The Government supports Scott Arthur’s Private Members Bill on rare cancers which will make it easier for clinical trials into rare cancers to take place in England by ensuring the patient population can be easily contacted by researchers. This will ensure that the National Health Service will remain at the forefront of medical innovation and is able to provide patients with the newest, most effective treatment options, and ultimately boost survival rates.
The forthcoming National Cancer Plan will include further details on how we will improve outcomes for patients with cancer, as well as speeding up diagnosis and treatment, ensuring patients have access to the latest treatments and technology, and ultimately driving up this country’s cancer survival rates. This will benefit all cancer patients, including metastatic ocular melanoma patients.
Asked by: Baroness Finlay of Llandaff (Crossbench - Life peer)
Question to the Department of Health and Social Care:
To ask His Majesty's Government what steps they are taking to ensure that patients with rare cancers are not without access to potentially life extending treatments while national appraisal and commissioning processes are ongoing.
Answered by Baroness Merron - Parliamentary Under-Secretary (Department of Health and Social Care)
The Government wants to ensure that all National Health Service patients, including patients with rare cancers, are able to benefit from rapid access to effective new medicines in a way that represents value to the taxpayer.
The National Institute for Health and Care Excellence (NICE) aims wherever possible to issue recommendations for the NHS on new medicines close to the time of licensing so that patients have rapid access to clinically and cost-effective medicines. The NHS is legally required to fund medicines recommended by NICE within three months of the publication of final guidance. NHS England funds NICE-recommended cancer medicines through the Cancer Drugs Fund from the point of positive draft NICE guidance, bringing forward patient access by approximately five months than would otherwise be the case.
The measures that we announced in the Life Sciences Sector Plan will further streamline the licensing and NICE appraisal processes reducing the time between marketing authorisation and national funding decisions.
Asked by: Lord Hunt of Kings Heath (Labour - Life peer)
Question to the Department of Health and Social Care:
To ask His Majesty's Government what assessment they have made of adjusting the National Institute for Health and Care Excellence cost-effectiveness thresholds for highly specialised technology in line with the new single technology appraisal cost-effectiveness thresholds due to come into effect from April.
Answered by Baroness Merron - Parliamentary Under-Secretary (Department of Health and Social Care)

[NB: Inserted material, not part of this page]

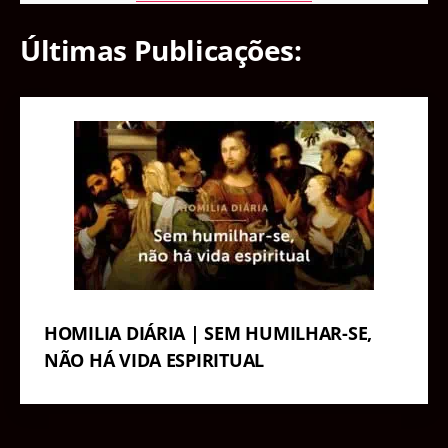
Últimas Publicações:
HOMILIA DIÁRIA | SEM HUMILHAR-SE,
NÃO HÁ VIDA ESPIRITUAL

We have reached a landmark agreement with the United States of America that secures a preferential tariff rate of 0% for all pharmaceuticals exports to the US for at least three years, and preferential terms for the United Kingdom’s medical technology exports, meaning no additional new tariffs on medical technology. This means that, unlike anywhere else in the world, life sciences companies exporting medicines from the UK to the US will face no tariffs to do so, protecting jobs and investment in the UK.
The agreement will see the National Health Service invest approximately 25% more in innovative treatments which will be achieved through an increase to the standard cost-effectiveness threshold that the National Institute for Health and Care Excellence (NICE) uses and a change to the way in which NICE values health benefits to better reflect societal preferences.
There are currently no plans to increase the cost‑effectiveness threshold for the highly specialised technologies (HST) programme. The HST programme already operates at a much higher threshold than standard NICE technology appraisals, reflecting the challenges of bringing treatments for very rare conditions to market, and NICE has been able to recommend nearly all the treatments that have been evaluated through the HST programme for NHS use.